|
1. |
gist zn. 'rijsmiddel' categorie: erfwoord Mnl. nige ber unde gerstenber, gest 'jong bier en gerstebier, droesem' [1300-50; MNW gerstenbier], broet ghebacken sonder ghest 'brood gebakken zonder rijsmiddel' [1440-60; MNW-R]; vnnl. den wtganc der natuerlijcker gisten 'het vrijkomen van de natuurlijke lichaamsdampen' [1514; MNW], hij heeft zijn broot vul ghist ghedaen [1566; WNT zat I], gist 'droesem, bezinksel' [1599; Kil.], een schuymachtige stoffe, als gest [1693; WNT schuim]; nnl. gest in het beslag [1858; WNT verkeerd]. Afleiding van een wortel die 'zieden, opbruisen' betekent; gist is dus letterlijk 'dat wat opschuimt, opbruist' en dan ook 'dat wat het opbruisen veroorzaakt' en 'het resultaat van het schuimen en bruisen'. Mnd. gest 'bezinksel, droesem'; mhd. jest, gest 'schuim'; (nhd.
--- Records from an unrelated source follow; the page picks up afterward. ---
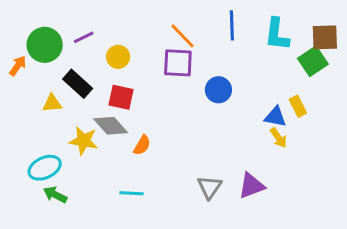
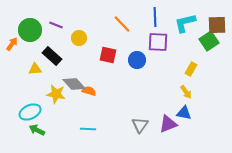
cyan L-shape: (277, 34) -> (185, 23), turned 70
purple line: (84, 37) -> (56, 25), turned 48
purple square: (178, 63) -> (158, 42), moved
blue circle: (218, 90) -> (137, 60), moved
red square: (121, 97) -> (108, 55), moved
yellow rectangle: (298, 106) -> (191, 69), moved, turned 56
blue triangle: (275, 117) -> (184, 113), moved
orange semicircle: (142, 145) -> (89, 91), moved, turned -104

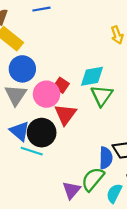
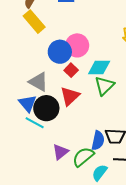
blue circle: (22, 69) -> (60, 52), moved
pink circle: (46, 94) -> (77, 45), moved
gray triangle: (16, 95) -> (38, 82), moved, turned -45
purple triangle: (71, 190) -> (60, 152), moved

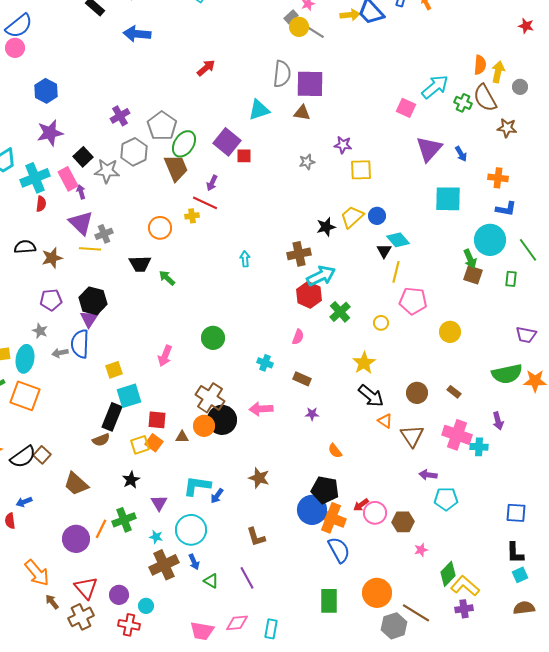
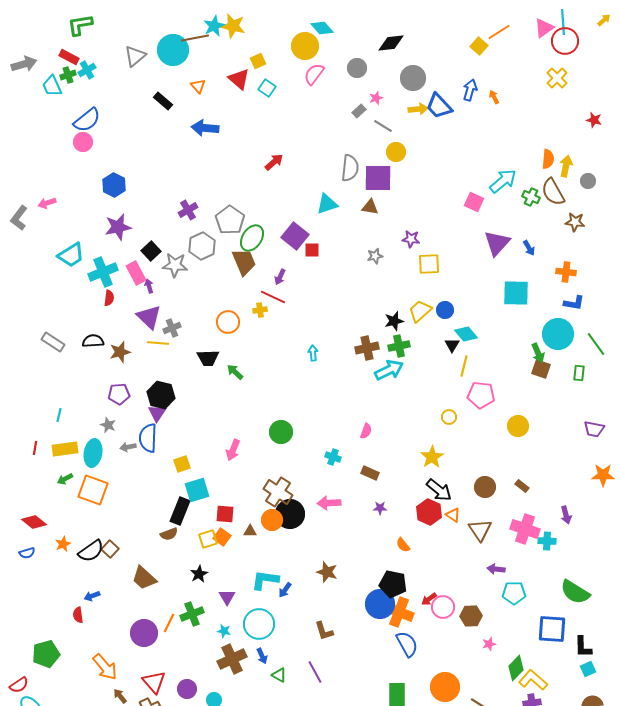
yellow circle: (299, 27) -> (396, 152), moved
red hexagon: (309, 295) -> (429, 512), moved
green cross: (340, 312) -> (399, 346), moved, turned 30
green semicircle: (507, 374) -> (575, 592), moved, turned 44
blue square: (516, 513) -> (552, 629), moved, size x1.4

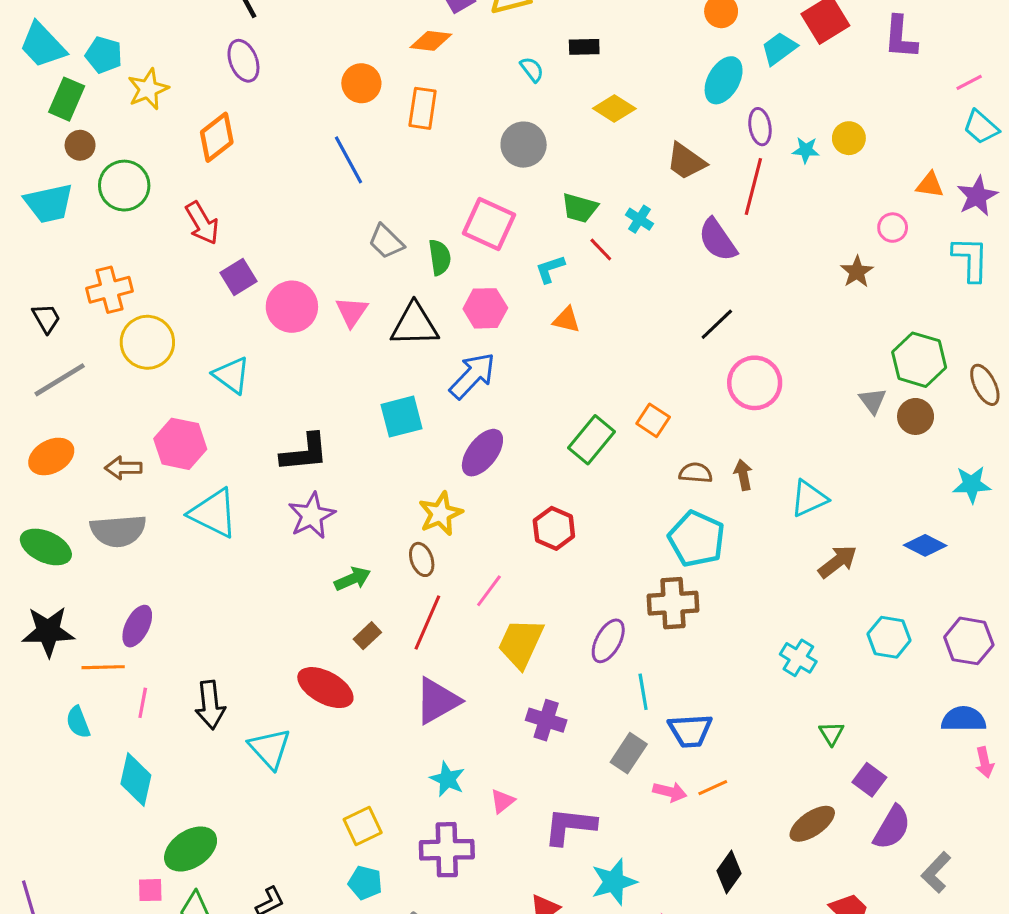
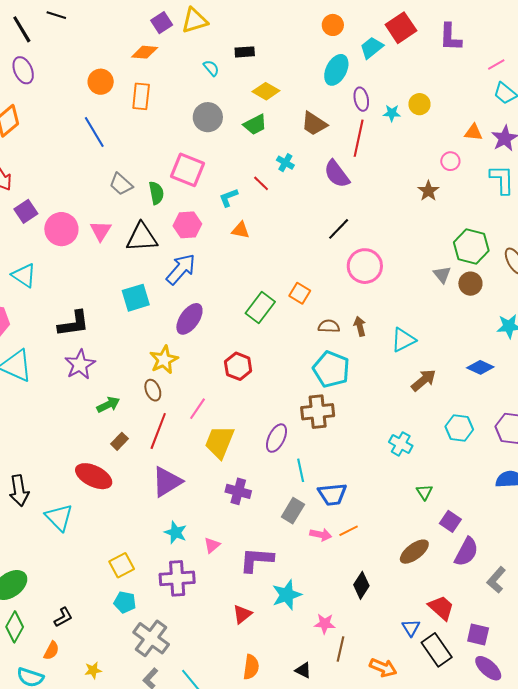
green trapezoid: (580, 208) -> (255, 125), moved, turned -40

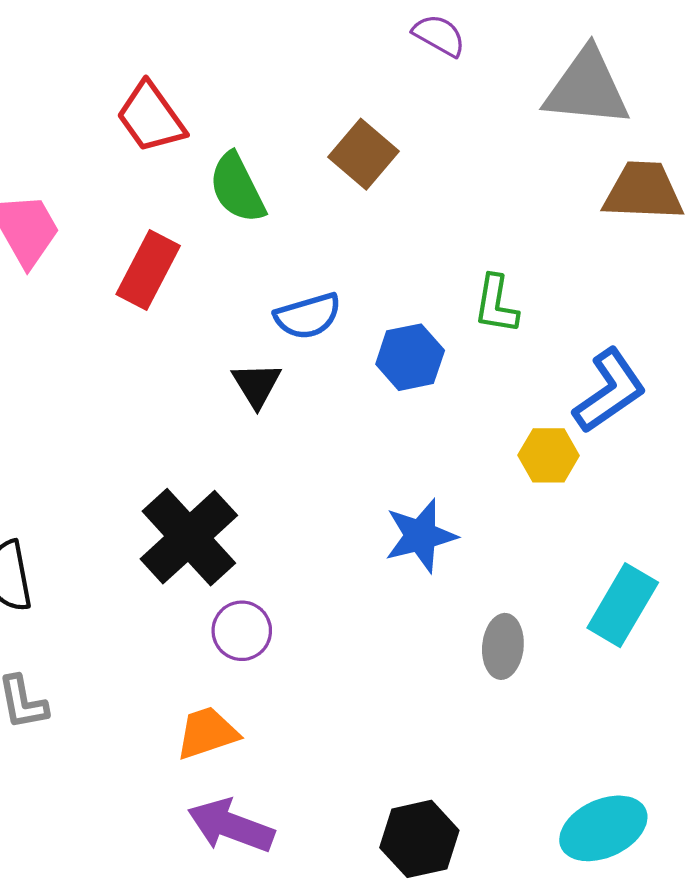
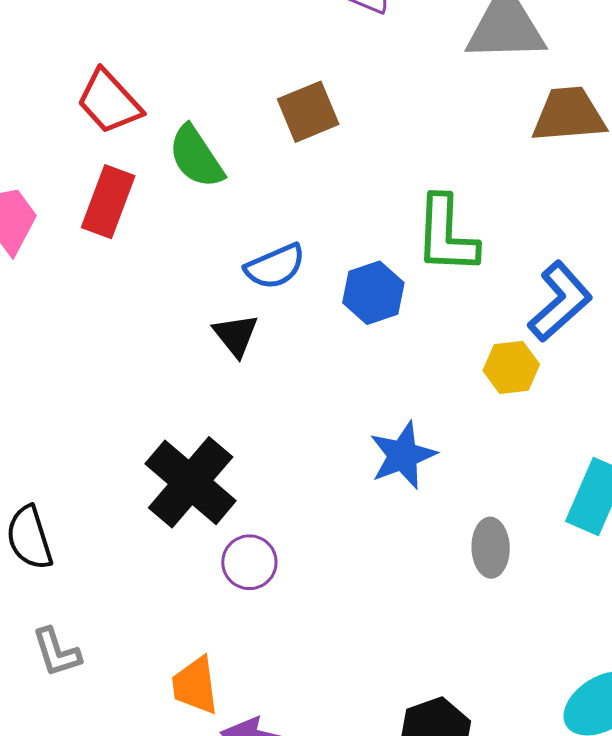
brown square: (363, 154) -> (308, 112), turned 34
red rectangle: (148, 270) -> (108, 202), moved
green L-shape: (496, 304) -> (446, 235), size x1.5
orange trapezoid: (207, 733) -> (195, 685), moved, turned -72

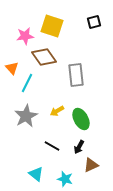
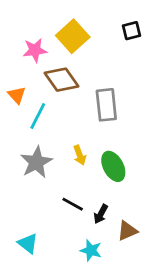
yellow square: (52, 26) -> (73, 36), turned 30
yellow arrow: (57, 111) -> (80, 155), turned -80
black arrow: (79, 147) -> (101, 214), moved
cyan triangle: (36, 174) -> (28, 243), moved

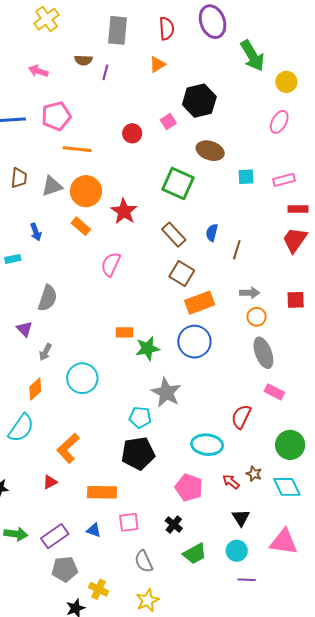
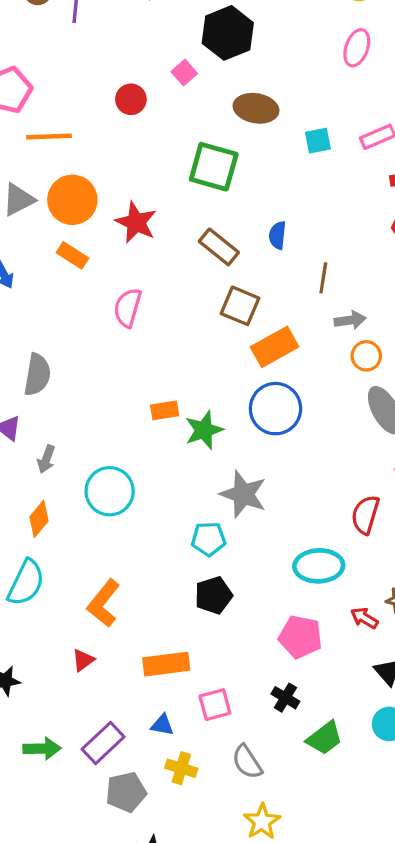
brown line: (237, 250) -> (323, 278), moved
black pentagon: (138, 453) -> (213, 595), size x0.7
yellow cross: (99, 589) -> (181, 768), moved

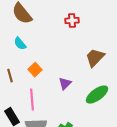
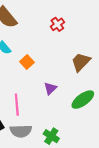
red cross: (72, 21) -> (57, 24), turned -32
orange square: (35, 70) -> (27, 62), moved

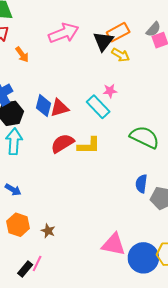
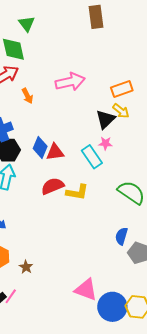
black triangle: (103, 41) -> (106, 119), moved

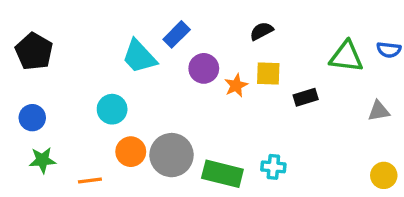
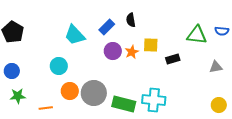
black semicircle: (262, 31) -> (131, 20), moved, turned -72
blue rectangle: (177, 34) -> (107, 27), moved
purple circle: (204, 68) -> (113, 51), moved
cyan cross: (273, 167) -> (154, 100), size x1.6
Gischt 'bruisend schuim'); oe. gist (ne. yeast 'gist'); on. jöstr 'gist' (nzw. jäst); < pgm.*jest-, afleiding van het werkwoord *jesan-, waaruit ohd. jesan, gesan (nhd. gären 'gisten, bruisen' ). Bij deze wortel horen ook geur 'wat men ruikt', goor 'smerig' en gier 2 'mest'. Hiernaast staan mnd. gere 'gisting, mesthoop, vuil', gare 'op de akker uitgespreide mest'; on. gerð 'biergist', die wrsch. eerder bij gaar horen; wrsch. zijn de groepen van gist en gaar door elkaar gelopen (NEW). Verwant met: Grieks zeĩn 'koken, zieden' (zie eczeem); Sanskrit yásati 'wordt warm, ziedt'; Welsh ias 'hitte, bijtende kou; koken'; Tochaars A yäs 'koken'; bij de wortel pie. *ies- 'schuimen, bruisen' (IEW 506). De betekenis 'droesem, bezinksel' is na het Vroegnieuwnederlands verdwenen. In het Middelnederlands is in de betekenis 'rijsmiddel' veel gebruikelijker het woord heffe, heve, een afleiding van heffen.